** Opening Input material block **

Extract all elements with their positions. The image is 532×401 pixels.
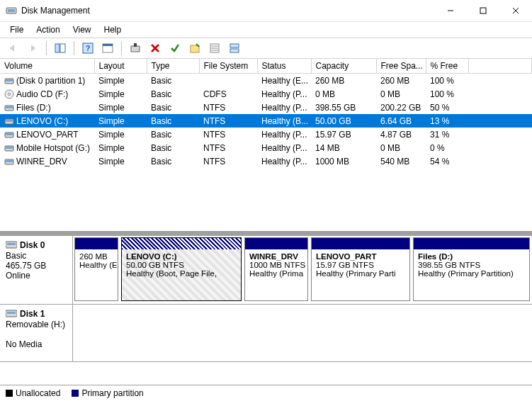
partition-bar	[312, 238, 409, 249]
volume-icon	[4, 157, 14, 166]
cell-layout: Simple	[94, 87, 147, 101]
partition-name: LENOVO_PART	[316, 252, 405, 261]
cell-capacity: 1000 MB	[311, 154, 376, 168]
partition-status: Healthy (EF	[79, 261, 113, 269]
cell-free: 0 MB	[376, 141, 426, 154]
svg-rect-36	[6, 160, 13, 162]
volume-name: Audio CD (F:)	[16, 89, 68, 99]
svg-rect-30	[6, 120, 13, 122]
partition-status: Healthy (Boot, Page File,	[126, 269, 237, 278]
partition-bar	[122, 238, 241, 249]
cell-layout: Simple	[94, 114, 147, 128]
partition-bar	[414, 238, 529, 249]
disk-label[interactable]: Disk 0Basic465.75 GBOnline	[0, 236, 73, 304]
top-bottom-view-icon[interactable]	[226, 40, 243, 57]
cell-type: Basic	[147, 128, 199, 141]
disk-row[interactable]: Disk 0Basic465.75 GBOnline260 MBHealthy …	[0, 236, 532, 305]
svg-rect-12	[131, 46, 140, 52]
help-icon[interactable]: ?	[79, 40, 96, 57]
svg-rect-13	[134, 43, 137, 47]
list-view-icon[interactable]	[206, 40, 223, 57]
volume-name: Files (D:)	[16, 103, 51, 113]
menu-view[interactable]: View	[67, 23, 97, 36]
cell-pct: 50 %	[426, 101, 468, 114]
table-row[interactable]: WINRE_DRVSimpleBasicNTFSHealthy (P...100…	[0, 154, 532, 168]
disk-state: Online	[6, 271, 67, 281]
menu-file[interactable]: File	[4, 23, 29, 36]
cell-capacity: 260 MB	[311, 74, 376, 88]
menu-help[interactable]: Help	[98, 23, 128, 36]
cell-free: 260 MB	[376, 74, 426, 88]
table-row[interactable]: LENOVO_PARTSimpleBasicNTFSHealthy (P...1…	[0, 128, 532, 141]
partition-size: 398.55 GB NTFS	[418, 261, 525, 269]
wizard-icon[interactable]	[186, 40, 203, 57]
properties-check-icon[interactable]	[166, 40, 183, 57]
disk-icon	[6, 309, 17, 320]
table-row[interactable]: LENOVO (C:)SimpleBasicNTFSHealthy (B...5…	[0, 114, 532, 128]
partition-size: 15.97 GB NTFS	[316, 261, 405, 269]
col-volume[interactable]: Volume	[0, 59, 94, 74]
partition-status: Healthy (Primary Parti	[316, 269, 405, 278]
table-row[interactable]: (Disk 0 partition 1)SimpleBasicHealthy (…	[0, 74, 532, 88]
col-status[interactable]: Status	[257, 59, 311, 74]
cell-type: Basic	[147, 114, 199, 128]
col-pct[interactable]: % Free	[426, 59, 468, 74]
cell-fs: NTFS	[199, 101, 257, 114]
partition-size: 260 MB	[79, 252, 113, 261]
explore-icon[interactable]	[127, 40, 144, 57]
table-row[interactable]: Mobile Hotspot (G:)SimpleBasicNTFSHealth…	[0, 141, 532, 154]
disk-type: Basic	[6, 251, 67, 261]
settings-icon[interactable]	[99, 40, 116, 57]
cell-pct: 54 %	[426, 154, 468, 168]
back-button[interactable]	[4, 40, 21, 57]
volume-icon	[4, 143, 14, 153]
disk-row[interactable]: Disk 1Removable (H:)No Media	[0, 305, 532, 362]
cell-pct: 0 %	[426, 141, 468, 154]
close-button[interactable]	[499, 0, 532, 21]
partition[interactable]: WINRE_DRV1000 MB NTFSHealthy (Prima	[244, 237, 308, 301]
partition[interactable]: 260 MBHealthy (EF	[74, 237, 118, 301]
disk-type: Removable (H:)	[6, 320, 67, 329]
cell-type: Basic	[147, 141, 199, 154]
partition[interactable]: Files (D:)398.55 GB NTFSHealthy (Primary…	[413, 237, 530, 301]
partition-bar	[75, 238, 118, 249]
cell-fs: NTFS	[199, 154, 257, 168]
partition[interactable]: LENOVO (C:)50.00 GB NTFSHealthy (Boot, P…	[121, 237, 242, 301]
menu-action[interactable]: Action	[30, 23, 65, 36]
col-free[interactable]: Free Spa...	[376, 59, 426, 74]
column-headers[interactable]: Volume Layout Type File System Status Ca…	[0, 59, 532, 74]
cell-fs	[199, 74, 257, 88]
graphical-view[interactable]: Disk 0Basic465.75 GBOnline260 MBHealthy …	[0, 232, 532, 385]
volume-icon	[4, 130, 14, 140]
window-controls	[434, 0, 532, 21]
show-hide-console-tree-icon[interactable]	[52, 40, 69, 57]
forward-button[interactable]	[24, 40, 41, 57]
delete-icon[interactable]	[147, 40, 164, 57]
svg-rect-7	[60, 44, 65, 52]
svg-rect-38	[7, 243, 16, 245]
volume-name: Mobile Hotspot (G:)	[16, 143, 90, 153]
svg-point-26	[8, 93, 10, 95]
swatch-black-icon	[6, 390, 13, 397]
svg-rect-40	[7, 312, 16, 314]
table-row[interactable]: Audio CD (F:)SimpleBasicCDFSHealthy (P..…	[0, 87, 532, 101]
toolbar: ?	[0, 38, 532, 59]
svg-rect-3	[480, 8, 486, 13]
maximize-button[interactable]	[467, 0, 499, 21]
col-layout[interactable]: Layout	[94, 59, 147, 74]
cell-status: Healthy (B...	[257, 114, 311, 128]
col-fs[interactable]: File System	[199, 59, 257, 74]
titlebar: Disk Management	[0, 0, 532, 22]
disk-icon	[6, 240, 17, 251]
col-type[interactable]: Type	[147, 59, 199, 74]
partition[interactable]: LENOVO_PART15.97 GB NTFSHealthy (Primary…	[311, 237, 410, 301]
svg-rect-21	[230, 44, 239, 47]
col-capacity[interactable]: Capacity	[311, 59, 376, 74]
svg-rect-34	[6, 147, 13, 149]
disk-label[interactable]: Disk 1Removable (H:)No Media	[0, 305, 73, 361]
cell-layout: Simple	[94, 141, 147, 154]
volume-list[interactable]: Volume Layout Type File System Status Ca…	[0, 59, 532, 232]
table-row[interactable]: Files (D:)SimpleBasicNTFSHealthy (P...39…	[0, 101, 532, 114]
minimize-button[interactable]	[434, 0, 467, 21]
disk-state: No Media	[6, 339, 67, 349]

** Closing Input material block **

→ Task goal
What is needed is the whole listing again, exactly as written, with the images left out.

→ Solution for this problem
Extract all elements with their positions. The image is 532×401 pixels.
partition-bar	[312, 238, 409, 249]
volume-icon	[4, 157, 14, 166]
cell-layout: Simple	[94, 87, 147, 101]
partition-name: LENOVO_PART	[316, 252, 405, 261]
cell-capacity: 1000 MB	[311, 154, 376, 168]
partition-status: Healthy (EF	[79, 261, 113, 269]
cell-free: 0 MB	[376, 141, 426, 154]
svg-rect-36	[6, 160, 13, 162]
volume-name: Audio CD (F:)	[16, 89, 68, 99]
svg-rect-30	[6, 120, 13, 122]
partition-status: Healthy (Boot, Page File,	[126, 269, 237, 278]
partition-bar	[122, 238, 241, 249]
cell-layout: Simple	[94, 114, 147, 128]
partition-bar	[414, 238, 529, 249]
disk-label[interactable]: Disk 0Basic465.75 GBOnline	[0, 236, 73, 304]
top-bottom-view-icon[interactable]	[226, 40, 243, 57]
cell-type: Basic	[147, 128, 199, 141]
disk-row[interactable]: Disk 0Basic465.75 GBOnline260 MBHealthy …	[0, 236, 532, 305]
svg-rect-12	[131, 46, 140, 52]
help-icon[interactable]: ?	[79, 40, 96, 57]
svg-rect-13	[134, 43, 137, 47]
list-view-icon[interactable]	[206, 40, 223, 57]
volume-name: Files (D:)	[16, 103, 51, 113]
menu-view[interactable]: View	[67, 23, 97, 36]
cell-pct: 50 %	[426, 101, 468, 114]
table-row[interactable]: WINRE_DRVSimpleBasicNTFSHealthy (P...100…	[0, 154, 532, 168]
disk-state: Online	[6, 271, 67, 281]
menu-file[interactable]: File	[4, 23, 29, 36]
cell-capacity: 260 MB	[311, 74, 376, 88]
menu-help[interactable]: Help	[98, 23, 128, 36]
cell-free: 260 MB	[376, 74, 426, 88]
table-row[interactable]: LENOVO_PARTSimpleBasicNTFSHealthy (P...1…	[0, 128, 532, 141]
partition-size: 398.55 GB NTFS	[418, 261, 525, 269]
wizard-icon[interactable]	[186, 40, 203, 57]
properties-check-icon[interactable]	[166, 40, 183, 57]
disk-icon	[6, 309, 17, 320]
table-row[interactable]: LENOVO (C:)SimpleBasicNTFSHealthy (B...5…	[0, 114, 532, 128]
partition-size: 15.97 GB NTFS	[316, 261, 405, 269]
col-volume[interactable]: Volume	[0, 59, 94, 74]
partition-status: Healthy (Primary Parti	[316, 269, 405, 278]
table-row[interactable]: (Disk 0 partition 1)SimpleBasicHealthy (…	[0, 74, 532, 88]
col-status[interactable]: Status	[257, 59, 311, 74]
cell-type: Basic	[147, 114, 199, 128]
col-pct[interactable]: % Free	[426, 59, 468, 74]
cell-fs: NTFS	[199, 101, 257, 114]
partition-size: 260 MB	[79, 252, 113, 261]
explore-icon[interactable]	[127, 40, 144, 57]
table-row[interactable]: Mobile Hotspot (G:)SimpleBasicNTFSHealth…	[0, 141, 532, 154]
disk-type: Basic	[6, 251, 67, 261]
settings-icon[interactable]	[99, 40, 116, 57]
cell-pct: 54 %	[426, 154, 468, 168]
back-button[interactable]	[4, 40, 21, 57]
volume-icon	[4, 143, 14, 153]
disk-row[interactable]: Disk 1Removable (H:)No Media	[0, 305, 532, 362]
cell-pct: 0 %	[426, 141, 468, 154]
close-button[interactable]	[499, 0, 532, 21]
partition[interactable]: WINRE_DRV1000 MB NTFSHealthy (Prima	[244, 237, 308, 301]
partition[interactable]: 260 MBHealthy (EF	[74, 237, 118, 301]
disk-type: Removable (H:)	[6, 320, 67, 329]
cell-type: Basic	[147, 141, 199, 154]
partition[interactable]: Files (D:)398.55 GB NTFSHealthy (Primary…	[413, 237, 530, 301]
partition-bar	[75, 238, 118, 249]
cell-fs: NTFS	[199, 154, 257, 168]
partition[interactable]: LENOVO (C:)50.00 GB NTFSHealthy (Boot, P…	[121, 237, 242, 301]
menu-action[interactable]: Action	[30, 23, 65, 36]
col-free[interactable]: Free Spa...	[376, 59, 426, 74]
column-headers[interactable]: Volume Layout Type File System Status Ca…	[0, 59, 532, 74]
cell-fs	[199, 74, 257, 88]
graphical-view[interactable]: Disk 0Basic465.75 GBOnline260 MBHealthy …	[0, 232, 532, 385]
volume-icon	[4, 130, 14, 140]
window-controls	[434, 0, 532, 21]
show-hide-console-tree-icon[interactable]	[52, 40, 69, 57]
forward-button[interactable]	[24, 40, 41, 57]
delete-icon[interactable]	[147, 40, 164, 57]
svg-rect-7	[60, 44, 65, 52]
svg-rect-38	[7, 243, 16, 245]
volume-name: Mobile Hotspot (G:)	[16, 143, 90, 153]
svg-point-26	[8, 93, 10, 95]
swatch-black-icon	[6, 390, 13, 397]
svg-rect-40	[7, 312, 16, 314]
table-row[interactable]: Audio CD (F:)SimpleBasicCDFSHealthy (P..…	[0, 87, 532, 101]
toolbar: ?	[0, 38, 532, 59]
svg-rect-3	[480, 8, 486, 13]
maximize-button[interactable]	[467, 0, 499, 21]
col-layout[interactable]: Layout	[94, 59, 147, 74]
cell-status: Healthy (B...	[257, 114, 311, 128]
col-fs[interactable]: File System	[199, 59, 257, 74]
titlebar: Disk Management	[0, 0, 532, 22]
disk-icon	[6, 240, 17, 251]
col-type[interactable]: Type	[147, 59, 199, 74]
partition[interactable]: LENOVO_PART15.97 GB NTFSHealthy (Primary…	[311, 237, 410, 301]
svg-rect-21	[230, 44, 239, 47]
col-capacity[interactable]: Capacity	[311, 59, 376, 74]
svg-rect-34	[6, 147, 13, 149]
disk-label[interactable]: Disk 1Removable (H:)No Media	[0, 305, 73, 361]
cell-layout: Simple	[94, 141, 147, 154]
volume-list[interactable]: Volume Layout Type File System Status Ca…	[0, 59, 532, 232]
table-row[interactable]: Files (D:)SimpleBasicNTFSHealthy (P...39…	[0, 101, 532, 114]
minimize-button[interactable]	[434, 0, 467, 21]
disk-state: No Media	[6, 339, 67, 349]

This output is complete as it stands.